The longing is the same.

Dear Friends,

I am writing this on the Feast of the Ascension, which is always the Thursday before the last Sunday of Eastertide, 40 days after Easter, 10 days before the Feast of Pentecost. It’s a major feast of the church, on par with Easter, All Saints’ Day, and so on, but since it falls on a weekday, few churches “keep the feast” on the day itself. So, this Sunday, the seventh Sunday of Eastertide, we will hear the readings of the Ascension.

Now, I’ll be honest, this is a strange feast. I think we all understand Christmas as the Feast of God joining us in Jesus, Easter as the Feast of the Resurrection, Pentecost as the coming of the Holy Spirit, and All Saints when we remember all who have gone ahead, but the Ascension? Well, it’s kind of weird, Jesus is . . . lifted up? Flies away? Disappears? 

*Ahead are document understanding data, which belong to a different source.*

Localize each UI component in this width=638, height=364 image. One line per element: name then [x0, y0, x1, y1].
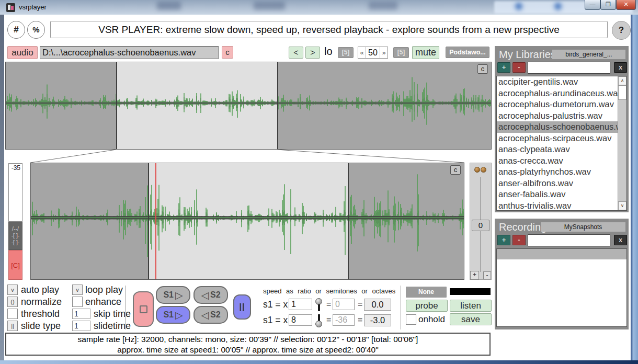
file-path-field[interactable]: D:\...\acrocephalus-schoenobaenus.wav — [40, 46, 219, 59]
desktop-background-blur — [369, 2, 397, 10]
library-remove-button[interactable]: - — [512, 62, 526, 73]
library-file-item[interactable]: anser-fabalis.wav — [497, 189, 618, 200]
level-meter-bar — [450, 288, 491, 295]
lo-label: lo — [324, 46, 333, 58]
db-threshold-box[interactable]: -35 — [8, 163, 22, 222]
slide-type-label: slide type — [21, 321, 61, 332]
library-add-button[interactable]: + — [497, 62, 510, 73]
onhold-checkbox[interactable] — [406, 314, 416, 325]
recording-clear-button[interactable]: x — [614, 235, 627, 245]
help-button[interactable]: ? — [612, 21, 631, 40]
recording-remove-button[interactable]: - — [512, 235, 526, 245]
threshold-checkbox[interactable] — [7, 309, 18, 319]
play-s2-backward-button[interactable]: ◁S2 — [193, 286, 228, 304]
play-s2-backward-button-2[interactable]: ◁S2 — [193, 306, 228, 324]
listen-button[interactable]: listen — [450, 300, 492, 312]
zoom-plus-button[interactable]: + — [470, 271, 479, 280]
library-file-item[interactable]: anas-clypeata.wav — [497, 144, 618, 155]
mute-button[interactable]: mute — [412, 46, 439, 59]
minimize-button[interactable]: — — [585, 0, 600, 10]
library-file-item[interactable]: anas-platyrhynchos.wav — [497, 166, 618, 178]
zoom-right-edge[interactable] — [348, 163, 349, 279]
window-title: vsrplayer — [19, 0, 47, 15]
probe-button[interactable]: probe — [406, 300, 448, 312]
window-titlebar[interactable]: vsrplayer — ❐ ✕ — [0, 0, 638, 15]
hash-button[interactable]: # — [7, 21, 25, 39]
maximize-button[interactable]: ❐ — [600, 0, 616, 10]
speed1-semitones-input[interactable] — [333, 299, 355, 310]
library-file-list[interactable]: accipiter-gentilis.wavacrocephalus-arund… — [496, 76, 627, 211]
library-file-item[interactable]: anser-albifrons.wav — [497, 178, 618, 189]
auto-play-checkbox[interactable]: v — [7, 285, 18, 295]
library-scrollbar[interactable]: ∧ ∨ — [618, 76, 626, 210]
library-search-input[interactable] — [528, 62, 610, 74]
library-file-item[interactable]: acrocephalus-dumetorum.wav — [497, 99, 618, 110]
speed2-semitones-input[interactable] — [333, 314, 355, 326]
library-file-item[interactable]: acrocephalus-schoenobaenus.wav — [497, 121, 618, 133]
close-button[interactable]: ✕ — [616, 0, 636, 10]
volume-slider-panel[interactable]: 0 + - — [470, 163, 492, 280]
stop-button[interactable] — [133, 291, 154, 327]
audio-button[interactable]: audio — [7, 46, 38, 59]
c-mode-box[interactable]: [C] — [8, 250, 22, 280]
speed-knob-icon[interactable] — [315, 298, 322, 312]
preset-button[interactable]: Podstawo... — [446, 47, 489, 58]
recording-add-button[interactable]: + — [497, 235, 510, 245]
s1-label: S1 — [163, 290, 174, 300]
recordings-panel: Recordings MySnapshots + - x — [495, 219, 629, 329]
scroll-down-icon[interactable]: ∨ — [618, 201, 626, 210]
play-s1-forward-active-button[interactable]: S1▷ — [156, 306, 190, 324]
library-file-item[interactable]: acrocephalus-palustris.wav — [497, 110, 618, 122]
selection-left-edge[interactable] — [116, 62, 117, 149]
library-file-item[interactable]: acrocephalus-arundinaceus.wav — [497, 88, 618, 99]
save-button[interactable]: save — [450, 313, 492, 325]
playback-cursor[interactable] — [155, 163, 156, 279]
overview-c-button[interactable]: c — [477, 64, 488, 74]
slide-type-checkbox[interactable]: || — [7, 321, 18, 331]
library-file-item[interactable]: anthus-trivialis.wav — [497, 200, 618, 211]
value-stepper[interactable]: « 50 » — [358, 47, 388, 59]
library-clear-button[interactable]: x — [614, 62, 627, 73]
clear-file-button[interactable]: c — [222, 46, 233, 59]
divider — [126, 286, 126, 329]
normalize-checkbox[interactable]: () — [7, 297, 18, 307]
window-border-bottom — [0, 360, 638, 364]
play-forward-icon: ▷ — [175, 310, 183, 320]
zoom-minus-button[interactable]: - — [483, 271, 491, 279]
step-up-icon[interactable]: » — [380, 47, 388, 58]
pause-button[interactable]: || — [233, 294, 251, 320]
speed-knob-icon[interactable] — [315, 314, 322, 328]
library-file-item[interactable]: acrocephalus-scirpaceus.wav — [497, 133, 618, 144]
library-file-item[interactable]: anas-crecca.wav — [497, 155, 618, 167]
record-none-button[interactable]: None — [406, 287, 447, 298]
selection-mode-box[interactable]: /--/ -[ ]- -[ ]- — [8, 222, 22, 250]
play-s1-forward-button[interactable]: S1▷ — [156, 286, 190, 304]
bracket5-left-button[interactable]: [5] — [338, 47, 354, 58]
volume-slider-handle[interactable]: 0 — [472, 220, 489, 231]
speed2-ratio-input[interactable] — [289, 314, 312, 326]
waveform-zoom[interactable]: c — [30, 163, 464, 280]
library-tab[interactable]: birds_general_... — [552, 50, 625, 59]
recordings-list[interactable] — [496, 248, 627, 327]
bracket5-right-button[interactable]: [5] — [393, 47, 409, 58]
speed1-ratio-input[interactable] — [289, 299, 312, 310]
library-file-item[interactable]: accipiter-gentilis.wav — [497, 76, 618, 88]
zoom-left-edge[interactable] — [148, 163, 149, 279]
scroll-up-icon[interactable]: ∧ — [618, 76, 626, 85]
speed1-label: s1 = x — [263, 298, 288, 311]
recording-search-input[interactable] — [528, 234, 610, 246]
prev-file-button[interactable]: < — [289, 47, 303, 59]
snapshots-tab[interactable]: MySnapshots — [541, 222, 625, 232]
skip-time-input[interactable] — [72, 309, 90, 319]
next-file-button[interactable]: > — [305, 47, 320, 59]
stop-icon — [140, 305, 147, 313]
step-down-icon[interactable]: « — [358, 47, 366, 58]
zoom-c-button[interactable]: c — [450, 165, 461, 175]
enhance-checkbox[interactable] — [72, 297, 83, 307]
scrollbar-thumb[interactable] — [618, 85, 626, 100]
slidetime-input[interactable] — [72, 321, 90, 331]
waveform-overview[interactable]: c — [5, 62, 492, 150]
percent-button[interactable]: % — [27, 21, 45, 39]
selection-right-edge[interactable] — [277, 62, 278, 149]
loop-play-checkbox[interactable]: v — [72, 285, 83, 295]
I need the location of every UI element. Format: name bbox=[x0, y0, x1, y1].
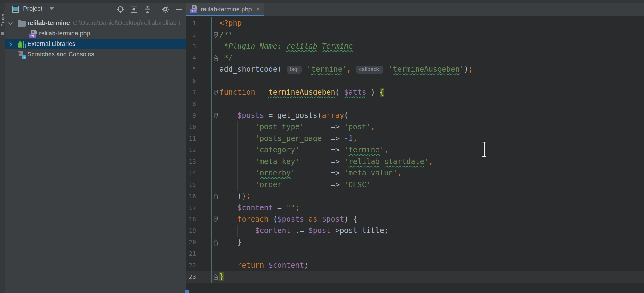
code-text: $posts = get_posts(array( bbox=[219, 110, 348, 121]
code-text: /** bbox=[219, 29, 233, 41]
fold-toggle-button[interactable] bbox=[213, 239, 218, 246]
code-line[interactable]: 16 )); bbox=[186, 191, 644, 202]
code-line[interactable]: 1<?php bbox=[186, 18, 644, 29]
code-editor[interactable]: 1<?php2/**3 *Plugin Name: relilab Termin… bbox=[186, 16, 644, 293]
line-number[interactable]: 11 bbox=[186, 133, 196, 144]
hide-panel-button[interactable] bbox=[175, 5, 184, 14]
code-line[interactable]: 7function termineAusgeben( $atts ) { bbox=[186, 87, 644, 98]
code-line[interactable]: 20 } bbox=[186, 237, 644, 248]
editor-tab[interactable]: PHP relilab-termine.php × bbox=[186, 3, 264, 16]
fold-toggle-button[interactable] bbox=[213, 32, 218, 38]
fold-toggle-button[interactable] bbox=[213, 90, 218, 96]
tab-title: relilab-termine.php bbox=[201, 6, 252, 13]
code-line[interactable]: 8 bbox=[186, 98, 644, 110]
settings-button[interactable] bbox=[161, 5, 170, 14]
code-line[interactable]: 13 'meta_key' => 'relilab_startdate', bbox=[186, 156, 644, 167]
line-number[interactable]: 3 bbox=[186, 41, 196, 52]
scratches-icon bbox=[18, 51, 26, 59]
line-number[interactable]: 13 bbox=[186, 156, 196, 167]
project-panel: Project bbox=[5, 3, 186, 293]
tree-item-label: relilab-termine.php bbox=[39, 30, 90, 37]
fold-toggle-button[interactable] bbox=[213, 216, 218, 223]
tree-item-external-libraries[interactable]: External Libraries bbox=[5, 39, 186, 49]
line-number[interactable]: 12 bbox=[186, 144, 196, 156]
code-line[interactable]: 14 'orderby' => 'meta_value', bbox=[186, 167, 644, 179]
code-text: */ bbox=[219, 52, 233, 64]
line-number[interactable]: 14 bbox=[186, 167, 196, 179]
locate-file-button[interactable] bbox=[116, 5, 125, 14]
code-line[interactable]: 4 */ bbox=[186, 52, 644, 64]
code-text: } bbox=[219, 237, 242, 248]
ide-window: Project Project bbox=[0, 0, 644, 293]
code-text: add_shortcode( tag: 'termine', callback:… bbox=[219, 64, 473, 75]
fold-toggle-button[interactable] bbox=[213, 113, 218, 119]
line-number[interactable]: 17 bbox=[186, 202, 196, 214]
indent-guide bbox=[237, 225, 238, 237]
fold-toggle-button[interactable] bbox=[213, 55, 218, 61]
tab-close-button[interactable]: × bbox=[256, 6, 260, 13]
line-number[interactable]: 23 bbox=[186, 271, 196, 283]
tree-item-relilab-termine-php[interactable]: PHPrelilab-termine.php bbox=[5, 29, 186, 38]
tree-item-relilab-termine[interactable]: relilab-termineC:\Users\Daniel\Desktop\r… bbox=[5, 18, 186, 28]
toolbar-divider bbox=[157, 5, 157, 13]
code-text: function termineAusgeben( $atts ) { bbox=[219, 87, 384, 98]
code-text: 'meta_key' => 'relilab_startdate', bbox=[219, 156, 433, 167]
line-number[interactable]: 8 bbox=[186, 98, 196, 110]
code-line[interactable]: 17 $content = ""; bbox=[186, 202, 644, 214]
code-line[interactable]: 15 'order' => 'DESC' bbox=[186, 179, 644, 191]
line-number[interactable]: 22 bbox=[186, 260, 196, 271]
code-text: $content = ""; bbox=[219, 202, 300, 214]
line-number[interactable]: 18 bbox=[186, 214, 196, 225]
line-number[interactable]: 19 bbox=[186, 225, 196, 236]
line-number[interactable]: 1 bbox=[186, 18, 196, 29]
line-number[interactable]: 15 bbox=[186, 179, 196, 191]
line-number[interactable]: 9 bbox=[186, 110, 196, 121]
library-icon bbox=[18, 40, 27, 48]
code-line[interactable]: 19 $content .= $post->post_title; bbox=[186, 225, 644, 236]
code-line[interactable]: 11 'posts_per_page' => -1, bbox=[186, 133, 644, 144]
line-number[interactable]: 21 bbox=[186, 248, 196, 259]
tree-item-scratches-and-consoles[interactable]: Scratches and Consoles bbox=[5, 50, 186, 59]
minus-icon bbox=[175, 5, 183, 13]
php-file-icon: PHP bbox=[190, 5, 198, 13]
splitter-accent bbox=[185, 290, 189, 293]
line-number[interactable]: 20 bbox=[186, 237, 196, 248]
fold-toggle-button[interactable] bbox=[213, 274, 218, 280]
code-text: $content .= $post->post_title; bbox=[219, 225, 388, 236]
code-text: )); bbox=[219, 191, 251, 202]
php-file-icon: PHP bbox=[29, 30, 37, 38]
code-line[interactable]: 10 'post_type' => 'post', bbox=[186, 121, 644, 133]
code-line[interactable]: 23} bbox=[186, 271, 644, 283]
text-cursor-pointer bbox=[480, 141, 488, 157]
line-number[interactable]: 5 bbox=[186, 64, 196, 75]
fold-guide-line bbox=[217, 29, 217, 293]
code-line[interactable]: 9 $posts = get_posts(array( bbox=[186, 110, 644, 121]
editor-tab-bar: PHP relilab-termine.php × bbox=[186, 3, 644, 16]
tree-item-label: External Libraries bbox=[27, 40, 75, 47]
code-line[interactable]: 2/** bbox=[186, 29, 644, 41]
tree-item-path: C:\Users\Daniel\Desktop\relilab\relilab-… bbox=[70, 19, 180, 26]
line-number[interactable]: 6 bbox=[186, 75, 196, 87]
line-number[interactable]: 2 bbox=[186, 29, 196, 41]
chevron-right-icon[interactable] bbox=[8, 42, 13, 47]
expand-all-button[interactable] bbox=[129, 5, 139, 14]
line-number[interactable]: 16 bbox=[186, 191, 196, 202]
code-line[interactable]: 5add_shortcode( tag: 'termine', callback… bbox=[186, 64, 644, 75]
code-line[interactable]: 22 return $content; bbox=[186, 260, 644, 271]
code-line[interactable]: 3 *Plugin Name: relilab Termine bbox=[186, 41, 644, 52]
project-panel-header: Project bbox=[5, 3, 186, 15]
line-number[interactable]: 10 bbox=[186, 121, 196, 133]
line-number[interactable]: 7 bbox=[186, 87, 196, 98]
code-line[interactable]: 12 'category' => 'termine', bbox=[186, 144, 644, 156]
chevron-down-icon[interactable] bbox=[8, 21, 13, 26]
code-line[interactable]: 6 bbox=[186, 75, 644, 87]
collapse-all-button[interactable] bbox=[143, 5, 152, 14]
tool-window-bar: Project bbox=[0, 3, 5, 293]
fold-toggle-button[interactable] bbox=[213, 193, 218, 199]
project-view-dropdown[interactable]: Project bbox=[23, 5, 42, 12]
line-number[interactable]: 4 bbox=[186, 52, 196, 64]
code-line[interactable]: 21 bbox=[186, 248, 644, 259]
code-line[interactable]: 18 foreach ($posts as $post) { bbox=[186, 214, 644, 225]
project-tool-window-button[interactable]: Project bbox=[0, 8, 5, 30]
chevron-down-icon[interactable] bbox=[49, 7, 54, 10]
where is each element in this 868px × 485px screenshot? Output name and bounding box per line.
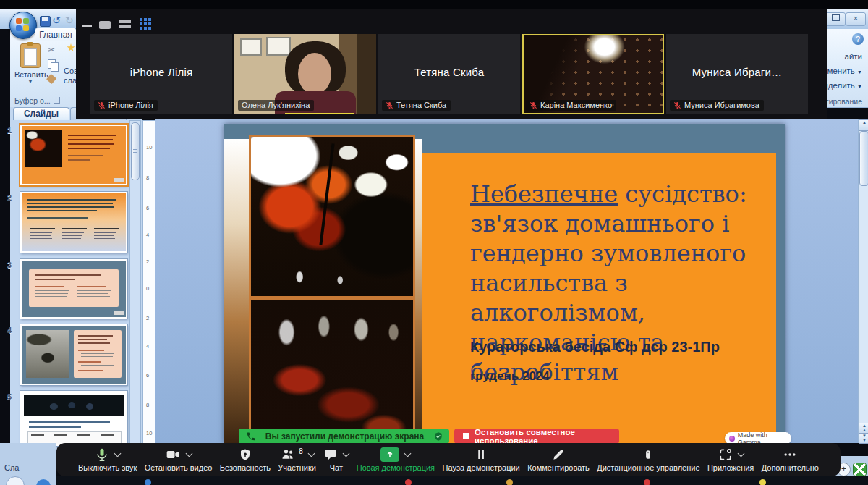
slide-number-5: 5 <box>7 392 17 401</box>
slide-thumbnail-1[interactable] <box>20 125 127 185</box>
previous-slide-icon[interactable]: ▲▲ <box>859 423 868 434</box>
screen: ↺ ↻ Главная Вставить ▼ ✂ Соз сла Буфер о… <box>0 0 868 485</box>
security-button[interactable]: Безопасность <box>220 447 271 472</box>
audio-level-indicator <box>285 113 354 114</box>
slide-number-1: 1 <box>7 126 17 135</box>
paste-dropdown-arrow-icon[interactable]: ▼ <box>14 79 46 84</box>
select-button[interactable]: ыделить ▼ <box>822 81 862 90</box>
bottom-strip <box>56 476 868 485</box>
slide-subtitle: Кураторська бесіда Сф дср 23-1Пр <box>470 339 720 355</box>
paste-button[interactable]: Вставить ▼ <box>14 42 46 94</box>
slide-number-3: 3 <box>7 261 17 269</box>
mic-muted-icon <box>529 101 537 109</box>
taskbar-icon-dot <box>644 479 650 485</box>
office-button-icon[interactable] <box>9 12 37 39</box>
cut-icon[interactable]: ✂ <box>48 45 55 55</box>
taskbar-icon-dot <box>145 479 151 485</box>
share-banner-text: Вы запустили демонстрацию экрана <box>256 431 433 442</box>
main-scrollbar[interactable]: ▲ ▲▲ ▼▼ <box>858 119 868 443</box>
pause-icon <box>475 447 488 462</box>
help-icon[interactable]: ? <box>852 33 864 45</box>
participant-label: Муниса Ибрагимова <box>670 100 764 111</box>
slide-photo-trees <box>249 135 415 298</box>
chat-button[interactable]: Чат <box>323 447 349 472</box>
more-button[interactable]: Дополнительно <box>762 447 819 472</box>
minimize-icon[interactable] <box>82 25 92 27</box>
mic-muted-icon <box>673 101 681 109</box>
participant-tile[interactable]: Муниса Ибраги… Муниса Ибрагимова <box>666 34 808 114</box>
clipboard-group-label: Буфер о... <box>14 96 51 105</box>
stop-video-button[interactable]: Остановить видео <box>145 447 213 472</box>
chevron-down-icon[interactable] <box>114 450 122 457</box>
editing-group-label: тирование <box>825 97 862 106</box>
slide-date: грудень 2024 <box>470 369 550 384</box>
chevron-down-icon[interactable] <box>186 450 193 457</box>
single-view-icon[interactable] <box>99 21 111 29</box>
panel-scrollbar-thumb[interactable] <box>131 122 140 180</box>
remote-control-button[interactable]: Дистанционное управление <box>597 447 699 472</box>
undo-icon[interactable]: ↺ <box>52 15 61 25</box>
save-icon[interactable] <box>40 16 51 27</box>
pause-share-button[interactable]: Пауза демонстрации <box>442 447 519 472</box>
slide-title-underlined: Небезпечне <box>470 180 618 208</box>
slide-thumbnail-5[interactable] <box>20 391 127 446</box>
replace-button[interactable]: аменить ▼ <box>822 67 862 75</box>
editing-area: Небезпечне сусідство: зв'язок домашнього… <box>155 119 858 443</box>
slide-orange-panel: Небезпечне сусідство: зв'язок домашнього… <box>422 153 776 443</box>
main-scrollbar-thumb[interactable] <box>859 131 868 186</box>
participant-tile[interactable]: iPhone Лілія iPhone Лілія <box>90 34 232 114</box>
chevron-down-icon[interactable] <box>737 450 744 457</box>
chevron-down-icon[interactable] <box>343 450 350 457</box>
slide-thumbnail-2[interactable] <box>20 192 127 253</box>
taskbar-icon-dot <box>36 479 51 485</box>
mouse-icon <box>643 447 653 462</box>
taskbar-icon-dot <box>405 479 412 485</box>
slide-thumbnail-4[interactable] <box>20 324 127 385</box>
taskbar-orb <box>6 476 25 485</box>
fit-to-window-button[interactable] <box>853 463 867 476</box>
thumbnail-photo <box>26 330 69 378</box>
participant-tile[interactable]: Олена Лук'янихіна <box>234 34 376 114</box>
participant-label: Каріна Максименко <box>526 100 616 111</box>
participant-tile-active-speaker[interactable]: Каріна Максименко <box>522 34 664 114</box>
more-dots-icon <box>782 447 798 462</box>
stop-banner-text: Остановить совместное использование <box>475 428 619 445</box>
thumbnail-photo <box>24 395 124 416</box>
taskbar-icon-dot <box>506 479 513 485</box>
chevron-down-icon[interactable] <box>404 450 412 457</box>
find-button[interactable]: айти <box>844 52 862 61</box>
apps-icon <box>718 447 733 462</box>
annotate-button[interactable]: Комментировать <box>527 447 590 472</box>
top-black-bar <box>0 0 868 9</box>
slide-canvas: Небезпечне сусідство: зв'язок домашнього… <box>224 124 785 443</box>
redo-icon[interactable]: ↻ <box>65 15 74 25</box>
vertical-ruler: 10 8 6 4 2 0 2 4 6 8 10 <box>142 120 156 444</box>
apps-button[interactable]: Приложения <box>707 447 754 472</box>
ribbon-tab-home[interactable]: Главная <box>35 28 77 41</box>
mute-button[interactable]: Выключить звук <box>78 447 137 472</box>
participant-label: Тетяна Скиба <box>382 100 451 111</box>
share-screen-icon <box>380 447 399 462</box>
next-slide-icon[interactable]: ▼▼ <box>859 433 868 444</box>
ppt-status-bar: Сла <box>0 443 56 485</box>
mic-muted-icon <box>98 101 106 109</box>
slide-number-2: 2 <box>7 193 17 202</box>
gamma-logo-icon <box>729 436 735 442</box>
panel-scrollbar[interactable] <box>129 120 141 457</box>
close-window-button[interactable]: × <box>846 12 866 26</box>
chevron-down-icon[interactable] <box>307 450 315 457</box>
slide-thumbnail-3[interactable] <box>20 259 127 319</box>
dialog-launcher-icon[interactable] <box>54 97 60 104</box>
participant-tile[interactable]: Тетяна Скиба Тетяна Скиба <box>378 34 520 114</box>
copy-icon[interactable] <box>48 59 56 69</box>
scroll-up-icon[interactable]: ▲ <box>859 119 868 131</box>
lamp-post <box>319 143 334 245</box>
participant-label: Олена Лук'янихіна <box>238 100 314 111</box>
tab-slides[interactable]: Слайды <box>13 107 69 120</box>
stop-share-banner[interactable]: Остановить совместное использование <box>454 429 619 444</box>
new-share-button[interactable]: Новая демонстрация <box>357 447 435 472</box>
gallery-view-icon[interactable] <box>140 18 151 30</box>
strip-view-icon[interactable] <box>119 20 131 23</box>
participants-button[interactable]: 8 Участники <box>278 447 316 472</box>
restore-window-button[interactable] <box>825 12 846 26</box>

There are lots of icons, paintings, and stained glass depictions of the Ascension, and they are all weird, but my favorite are those that show everyone looking up at clouds that have two little feet dangling from them—Jesus stuck between heaven and earth, back when we assumed heaven was “up.” Those images can seem funny to we modern folks who know how the universe works and that there is not so much an “up” as there is an “around” and we’re surrounded by galaxies and the universe, not heaven in the clouds. 

But the longing is the same. We look towards God, we catch glimpses, we long towards God, and sometimes we wonder where God has gone. All those years ago Jesus ascended and for 10 days his followers, the world, were left alone until the Holy Spirit arrived on Pentecost. 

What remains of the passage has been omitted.